That's not to say that a generative AI can write application code better than database code. I think in both cases it can be helpful or hurtful. As I read the article, I find myself agreeing that AI has changed software development. It's a tool, and it can be useful. It can help structure code, point out issues, and help with building tests.
That being said, I also agree with this sentence in the article: "...given that to write anything resembling maintainable code with AI, you'll need some level of expertise in programming." Everything I've seen from AIs still requires a review from a human that understands if the AI is on the right track in approaching the problem. I've written this a few times (and discussed it with others) that I think an AI produces junior level code in many cases, and it takes a subject matter expert to decide if that's OK for the situation.
However, I feel that AI does a few things really well. First, it's a great search engine, able to understand multiple prompts in a row that narrow in the thing I might spend much more time searching for. It also does some nice predictive things in guessing what code is needed next.
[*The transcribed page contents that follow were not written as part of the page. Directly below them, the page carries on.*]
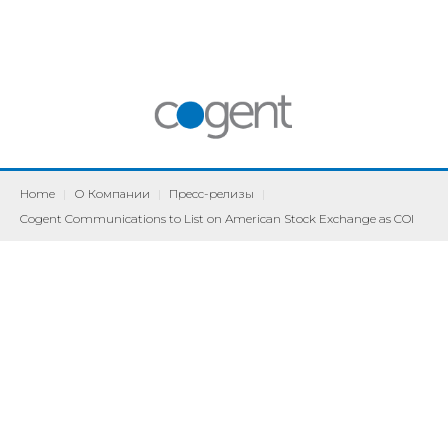
Home
|
О Компании
|
Пресс-релизы
|
Cogent Communications to List on American Stock Exchange as COI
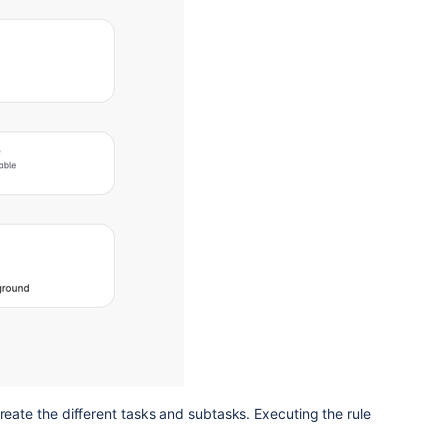
create the different tasks and subtasks. Executing the rule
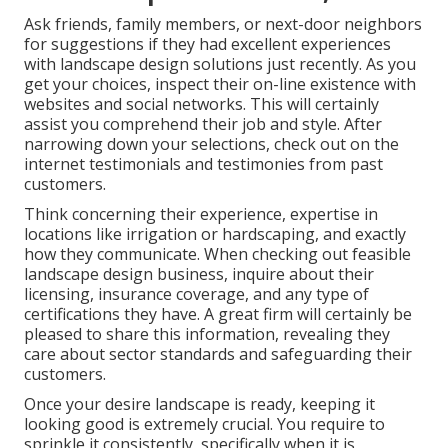
Ask friends, family members, or next-door neighbors
for suggestions if they had excellent experiences
with landscape design solutions just recently. As you
get your choices, inspect their on-line existence with
websites and social networks. This will certainly
assist you comprehend their job and style. After
narrowing down your selections, check out on the
internet testimonials and testimonies from past
customers.
Think concerning their experience, expertise in
locations like irrigation or hardscaping, and exactly
how they communicate. When checking out feasible
landscape design business, inquire about their
licensing, insurance coverage, and any type of
certifications they have. A great firm will certainly be
pleased to share this information, revealing they
care about sector standards and safeguarding their
customers.
Once your desire landscape is ready, keeping it
looking good is extremely crucial. You require to
sprinkle it consistently, specifically when it is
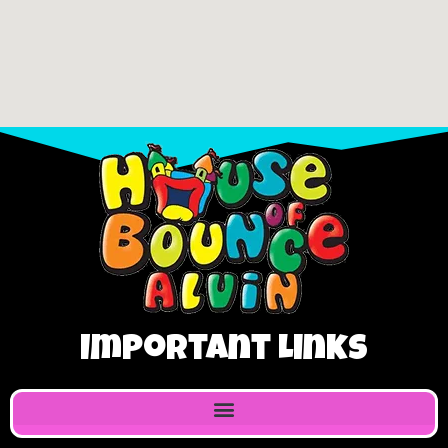
Important Links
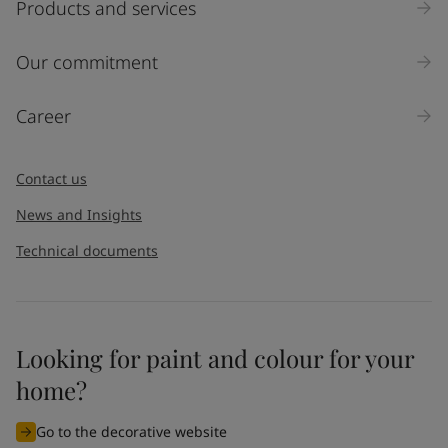
Products and services
Our commitment
Career
Contact us
News and Insights
Technical documents
Looking for paint and colour for your
home?
Go to the decorative website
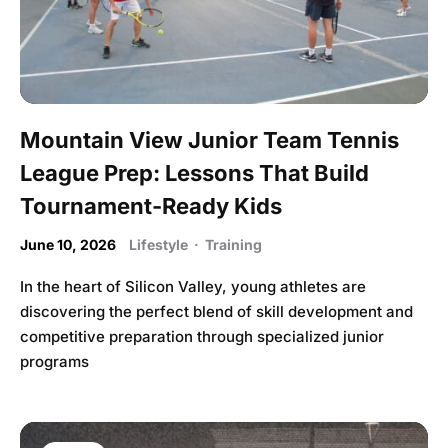
Mountain View Junior Team Tennis
League Prep: Lessons That Build
Tournament-Ready Kids
June 10, 2026
Lifestyle
·
Training
In the heart of Silicon Valley, young athletes are
discovering the perfect blend of skill development and
competitive preparation through specialized junior
programs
In most application languages, this is helpful. In SQL, not so much, since the SQL language lays code out in a way that makes it harder to predict things. The LINQ structure of from, where, select is much more cleaner in many ways. If only RDBMSes natively executed LINQ...
If you've tried AI, what has worked, what prompts give you help? Is there anything especially time-saving you've found? I, and many others, are looking to understand where it can help us.